Spring of 2020 and the COVID-19 crisis will go down in history as a period of time that tested New York City and pushed us to our brink—with particularly devastating impacts on low-income families who were already struggling. This summer is shaping up to be similarly difficult, but it’s not too late to ease the burden by protecting the summer programs that provide a lifeline for thousands of low-income youth and their families.
The challenges that our residents are facing—including those disproportionately borne by low-income families like those BronxWorks provides services to in the South Bronx—will not go away when school is “out” and remote learning ends. In fact, the heat and lack of structure will bring with it new challenges. The city must meet this head on with more responsive programming—not cuts.
The first issue is the complete elimination of the Summer Youth Employment Program (SYEP) in the name of budget cuts. This program has an enormous impact on our city, engaging about 75,000 young people ages 14 to 24 every year and giving many of them their first jobs. SYEP helps young people build workplace skills, engenders a sense of responsibility that sets them up for success in future employment, and provides a paycheck.
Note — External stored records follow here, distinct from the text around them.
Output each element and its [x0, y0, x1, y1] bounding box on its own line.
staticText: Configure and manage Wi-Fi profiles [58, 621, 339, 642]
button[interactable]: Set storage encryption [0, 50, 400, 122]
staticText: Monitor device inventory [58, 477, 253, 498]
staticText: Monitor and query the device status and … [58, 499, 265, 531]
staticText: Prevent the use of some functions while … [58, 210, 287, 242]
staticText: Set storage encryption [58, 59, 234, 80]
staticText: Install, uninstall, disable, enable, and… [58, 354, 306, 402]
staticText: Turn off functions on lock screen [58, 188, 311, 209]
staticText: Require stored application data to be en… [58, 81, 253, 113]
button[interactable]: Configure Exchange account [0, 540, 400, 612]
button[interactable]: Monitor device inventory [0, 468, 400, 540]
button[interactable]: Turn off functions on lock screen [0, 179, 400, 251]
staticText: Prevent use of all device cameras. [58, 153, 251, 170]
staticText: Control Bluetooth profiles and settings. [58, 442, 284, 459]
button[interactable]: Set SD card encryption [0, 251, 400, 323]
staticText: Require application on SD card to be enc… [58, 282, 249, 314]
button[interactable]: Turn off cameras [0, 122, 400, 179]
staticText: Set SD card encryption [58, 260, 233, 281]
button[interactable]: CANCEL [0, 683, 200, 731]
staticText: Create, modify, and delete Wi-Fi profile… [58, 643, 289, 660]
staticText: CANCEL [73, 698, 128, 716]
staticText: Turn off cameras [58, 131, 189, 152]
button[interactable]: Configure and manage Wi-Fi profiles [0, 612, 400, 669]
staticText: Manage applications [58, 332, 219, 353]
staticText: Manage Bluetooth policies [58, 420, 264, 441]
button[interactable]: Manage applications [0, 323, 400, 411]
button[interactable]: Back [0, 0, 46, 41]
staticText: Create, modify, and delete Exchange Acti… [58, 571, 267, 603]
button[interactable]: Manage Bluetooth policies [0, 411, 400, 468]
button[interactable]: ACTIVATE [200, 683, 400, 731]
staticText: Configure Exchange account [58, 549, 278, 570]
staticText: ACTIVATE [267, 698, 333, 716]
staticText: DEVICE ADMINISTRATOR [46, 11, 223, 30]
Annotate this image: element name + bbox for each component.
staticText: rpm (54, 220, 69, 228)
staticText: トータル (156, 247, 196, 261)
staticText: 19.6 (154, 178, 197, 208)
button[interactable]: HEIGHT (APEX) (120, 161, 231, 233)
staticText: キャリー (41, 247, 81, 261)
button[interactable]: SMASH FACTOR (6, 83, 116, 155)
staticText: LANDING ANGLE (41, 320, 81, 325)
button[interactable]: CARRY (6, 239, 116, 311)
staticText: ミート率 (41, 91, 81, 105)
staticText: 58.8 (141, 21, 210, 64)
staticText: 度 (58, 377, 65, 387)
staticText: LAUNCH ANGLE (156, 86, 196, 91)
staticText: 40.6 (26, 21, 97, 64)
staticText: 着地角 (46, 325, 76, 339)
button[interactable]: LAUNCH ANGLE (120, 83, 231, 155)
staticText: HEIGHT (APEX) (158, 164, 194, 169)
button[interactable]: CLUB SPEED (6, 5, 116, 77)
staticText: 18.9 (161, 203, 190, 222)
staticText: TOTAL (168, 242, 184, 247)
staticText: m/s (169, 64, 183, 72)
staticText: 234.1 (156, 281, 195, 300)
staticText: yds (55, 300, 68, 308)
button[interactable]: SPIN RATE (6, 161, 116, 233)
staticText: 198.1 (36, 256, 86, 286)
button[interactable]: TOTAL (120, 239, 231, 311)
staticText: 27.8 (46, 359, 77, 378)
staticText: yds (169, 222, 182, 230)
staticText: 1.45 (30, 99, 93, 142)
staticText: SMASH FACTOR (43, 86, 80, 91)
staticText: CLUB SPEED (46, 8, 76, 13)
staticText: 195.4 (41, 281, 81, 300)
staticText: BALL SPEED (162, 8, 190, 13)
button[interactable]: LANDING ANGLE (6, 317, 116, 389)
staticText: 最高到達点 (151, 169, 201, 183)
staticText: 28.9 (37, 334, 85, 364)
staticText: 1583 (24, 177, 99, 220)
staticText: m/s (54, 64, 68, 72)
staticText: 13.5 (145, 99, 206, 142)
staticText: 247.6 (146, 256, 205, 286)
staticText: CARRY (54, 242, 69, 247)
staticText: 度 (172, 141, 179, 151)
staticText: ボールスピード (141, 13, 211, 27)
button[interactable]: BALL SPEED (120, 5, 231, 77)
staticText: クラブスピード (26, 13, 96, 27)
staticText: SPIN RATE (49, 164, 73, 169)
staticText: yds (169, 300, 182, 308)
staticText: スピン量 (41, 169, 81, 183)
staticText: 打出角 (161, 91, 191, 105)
For many families, this extra income is crucial and not available through many internships. This has always been true in areas like the South Bronx that already have higher levels of unemployment and low-wage work, but it is even more necessary in the current economic climate—unemployment claims in the Bronx were up more than 2,220 percent in early April compared to the year prior. Those numbers have only worsened in the weeks since.
We were glad to hear that the City Council recognizes the importance of this program, and is exploring options to restore it—we look forward to seeing those plans.
Summer day camp for elementary and middle school youth is also on the chopping block, which the city funds for free to low-income families. The loss of summer programming is a tough pill for any family to swallow, but for low-income families in particular, it will be devastating.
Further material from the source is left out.